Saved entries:
■ ■ ■ ■

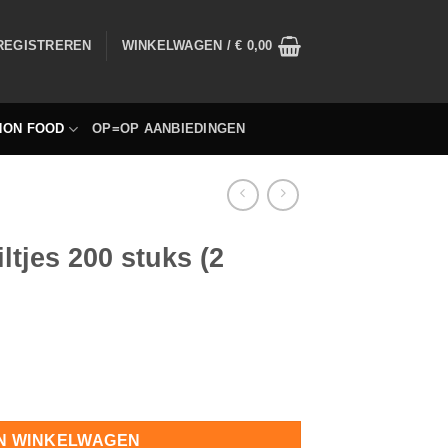
 REGISTREREN
WINKELWAGEN /
€
0,00
NON FOOD
OP=OP AANBIEDINGEN
ltjes 200 stuks (2
llen) hoeveelheid
N WINKELWAGEN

■ ■ ■ ■

REQUIRED ACTION: Every record above must be printed exactly, except for its images.

EXERCISE RESPONSE:
 REGISTREREN
WINKELWAGEN /
€
0,00
NON FOOD
OP=OP AANBIEDINGEN
ltjes 200 stuks (2
llen) hoeveelheid
N WINKELWAGEN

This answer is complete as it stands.